Excerpted records

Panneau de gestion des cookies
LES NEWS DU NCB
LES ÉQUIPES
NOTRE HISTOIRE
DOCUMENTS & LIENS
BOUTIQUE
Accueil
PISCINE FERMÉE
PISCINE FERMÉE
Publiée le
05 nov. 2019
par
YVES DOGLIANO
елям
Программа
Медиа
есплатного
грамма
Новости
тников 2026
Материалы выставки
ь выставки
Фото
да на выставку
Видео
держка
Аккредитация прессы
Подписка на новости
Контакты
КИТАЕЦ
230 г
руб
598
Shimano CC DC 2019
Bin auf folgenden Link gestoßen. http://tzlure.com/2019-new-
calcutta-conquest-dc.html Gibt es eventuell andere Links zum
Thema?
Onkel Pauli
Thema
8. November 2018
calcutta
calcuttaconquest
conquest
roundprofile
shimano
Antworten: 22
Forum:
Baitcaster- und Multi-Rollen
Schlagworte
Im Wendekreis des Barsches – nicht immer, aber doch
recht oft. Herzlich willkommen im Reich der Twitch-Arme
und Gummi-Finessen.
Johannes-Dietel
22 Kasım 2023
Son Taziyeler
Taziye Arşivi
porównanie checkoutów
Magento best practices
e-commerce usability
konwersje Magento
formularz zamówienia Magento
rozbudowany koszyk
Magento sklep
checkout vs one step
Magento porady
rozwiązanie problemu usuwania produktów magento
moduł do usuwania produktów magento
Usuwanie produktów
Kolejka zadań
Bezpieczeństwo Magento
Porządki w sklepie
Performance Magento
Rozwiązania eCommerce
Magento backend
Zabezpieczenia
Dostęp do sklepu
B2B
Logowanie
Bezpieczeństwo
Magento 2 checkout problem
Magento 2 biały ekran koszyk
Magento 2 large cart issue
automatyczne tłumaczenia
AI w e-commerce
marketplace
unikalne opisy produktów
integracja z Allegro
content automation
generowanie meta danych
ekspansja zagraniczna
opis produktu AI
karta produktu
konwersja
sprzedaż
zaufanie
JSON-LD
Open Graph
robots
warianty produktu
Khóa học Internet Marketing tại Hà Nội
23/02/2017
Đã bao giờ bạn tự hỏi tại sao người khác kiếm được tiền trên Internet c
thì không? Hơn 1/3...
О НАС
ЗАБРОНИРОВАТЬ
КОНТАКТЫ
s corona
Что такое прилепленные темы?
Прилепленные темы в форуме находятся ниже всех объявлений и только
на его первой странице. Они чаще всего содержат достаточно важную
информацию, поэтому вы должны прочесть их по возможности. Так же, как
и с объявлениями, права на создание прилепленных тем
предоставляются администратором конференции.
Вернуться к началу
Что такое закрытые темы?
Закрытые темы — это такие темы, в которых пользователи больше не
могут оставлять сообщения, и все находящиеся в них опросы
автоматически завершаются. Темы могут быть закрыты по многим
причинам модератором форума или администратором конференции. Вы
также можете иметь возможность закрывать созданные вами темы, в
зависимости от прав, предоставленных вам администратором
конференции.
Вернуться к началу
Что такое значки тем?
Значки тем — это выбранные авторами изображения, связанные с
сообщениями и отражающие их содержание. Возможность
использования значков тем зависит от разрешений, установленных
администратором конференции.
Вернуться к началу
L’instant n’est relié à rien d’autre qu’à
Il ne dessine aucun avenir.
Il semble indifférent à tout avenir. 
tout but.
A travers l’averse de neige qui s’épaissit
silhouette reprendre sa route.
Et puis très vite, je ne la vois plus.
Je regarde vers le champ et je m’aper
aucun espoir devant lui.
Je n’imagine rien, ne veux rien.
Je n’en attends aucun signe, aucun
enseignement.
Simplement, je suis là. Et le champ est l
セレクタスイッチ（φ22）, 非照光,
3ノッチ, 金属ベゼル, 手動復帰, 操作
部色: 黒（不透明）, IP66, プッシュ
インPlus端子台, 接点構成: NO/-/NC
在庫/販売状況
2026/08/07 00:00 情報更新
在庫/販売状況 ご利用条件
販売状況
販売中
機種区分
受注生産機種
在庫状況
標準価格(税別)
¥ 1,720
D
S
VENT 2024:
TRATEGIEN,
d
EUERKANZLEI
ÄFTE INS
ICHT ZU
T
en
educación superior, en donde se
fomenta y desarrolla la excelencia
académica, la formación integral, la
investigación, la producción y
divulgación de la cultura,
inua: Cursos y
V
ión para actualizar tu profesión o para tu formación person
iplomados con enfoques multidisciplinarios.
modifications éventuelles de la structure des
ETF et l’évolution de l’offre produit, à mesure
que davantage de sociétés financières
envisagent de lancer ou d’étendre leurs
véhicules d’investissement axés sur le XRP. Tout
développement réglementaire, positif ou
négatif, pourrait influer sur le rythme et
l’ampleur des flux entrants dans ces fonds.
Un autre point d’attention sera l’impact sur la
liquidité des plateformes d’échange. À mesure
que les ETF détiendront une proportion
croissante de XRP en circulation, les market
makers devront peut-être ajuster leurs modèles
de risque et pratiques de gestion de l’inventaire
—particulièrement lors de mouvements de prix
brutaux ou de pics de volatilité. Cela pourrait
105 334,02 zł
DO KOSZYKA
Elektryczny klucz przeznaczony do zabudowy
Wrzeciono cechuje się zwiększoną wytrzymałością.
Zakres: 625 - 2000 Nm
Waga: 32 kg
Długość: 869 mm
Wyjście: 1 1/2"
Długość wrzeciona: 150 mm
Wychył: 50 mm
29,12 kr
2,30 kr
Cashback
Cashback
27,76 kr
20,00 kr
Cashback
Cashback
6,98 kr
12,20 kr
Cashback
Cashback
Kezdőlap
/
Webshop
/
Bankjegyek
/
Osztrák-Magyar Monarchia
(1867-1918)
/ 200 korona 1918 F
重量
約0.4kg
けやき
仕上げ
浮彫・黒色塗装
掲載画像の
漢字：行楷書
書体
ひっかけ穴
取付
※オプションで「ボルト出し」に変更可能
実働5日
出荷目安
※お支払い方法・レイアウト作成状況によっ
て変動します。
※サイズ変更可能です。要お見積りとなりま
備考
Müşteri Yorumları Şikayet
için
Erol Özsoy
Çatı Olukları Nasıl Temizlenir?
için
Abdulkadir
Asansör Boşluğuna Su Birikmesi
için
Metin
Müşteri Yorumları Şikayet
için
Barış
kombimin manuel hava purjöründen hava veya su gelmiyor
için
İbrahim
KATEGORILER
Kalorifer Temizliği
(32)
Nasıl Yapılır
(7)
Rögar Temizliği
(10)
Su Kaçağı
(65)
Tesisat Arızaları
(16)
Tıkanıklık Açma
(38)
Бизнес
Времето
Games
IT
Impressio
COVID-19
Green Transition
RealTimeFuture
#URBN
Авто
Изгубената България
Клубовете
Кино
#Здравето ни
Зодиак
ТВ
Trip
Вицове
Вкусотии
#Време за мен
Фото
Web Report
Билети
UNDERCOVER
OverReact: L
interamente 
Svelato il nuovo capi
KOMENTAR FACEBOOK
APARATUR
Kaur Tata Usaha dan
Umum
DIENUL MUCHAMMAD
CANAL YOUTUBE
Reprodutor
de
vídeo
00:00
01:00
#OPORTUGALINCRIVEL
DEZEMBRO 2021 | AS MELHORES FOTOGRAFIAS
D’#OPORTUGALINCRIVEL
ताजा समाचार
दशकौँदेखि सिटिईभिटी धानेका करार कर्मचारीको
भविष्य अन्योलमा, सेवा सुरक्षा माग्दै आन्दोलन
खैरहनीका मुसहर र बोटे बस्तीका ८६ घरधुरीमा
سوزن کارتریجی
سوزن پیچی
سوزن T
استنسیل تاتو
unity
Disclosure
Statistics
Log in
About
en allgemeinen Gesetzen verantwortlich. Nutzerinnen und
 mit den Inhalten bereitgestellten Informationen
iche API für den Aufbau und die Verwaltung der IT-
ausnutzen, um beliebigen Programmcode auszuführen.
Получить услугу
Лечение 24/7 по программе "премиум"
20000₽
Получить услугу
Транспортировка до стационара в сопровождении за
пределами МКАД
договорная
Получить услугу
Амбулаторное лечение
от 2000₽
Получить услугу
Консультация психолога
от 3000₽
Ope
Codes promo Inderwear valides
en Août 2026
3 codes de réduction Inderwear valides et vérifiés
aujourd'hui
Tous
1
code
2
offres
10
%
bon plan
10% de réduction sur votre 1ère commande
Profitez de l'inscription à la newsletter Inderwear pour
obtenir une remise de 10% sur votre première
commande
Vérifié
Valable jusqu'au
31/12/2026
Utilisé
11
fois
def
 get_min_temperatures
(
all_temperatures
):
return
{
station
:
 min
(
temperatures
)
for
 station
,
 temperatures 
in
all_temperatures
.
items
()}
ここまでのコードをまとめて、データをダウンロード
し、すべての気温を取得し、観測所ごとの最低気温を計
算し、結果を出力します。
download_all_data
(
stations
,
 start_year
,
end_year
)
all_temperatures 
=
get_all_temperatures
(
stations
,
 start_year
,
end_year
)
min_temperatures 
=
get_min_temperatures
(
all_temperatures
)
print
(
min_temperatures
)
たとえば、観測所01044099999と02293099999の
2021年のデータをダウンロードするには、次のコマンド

Problem statement
All lines that contain the word "réduction" must be copied from the records above.

Answer space
3 codes de réduction Inderwear valides et vérifiés
10% de réduction sur votre 1ère commande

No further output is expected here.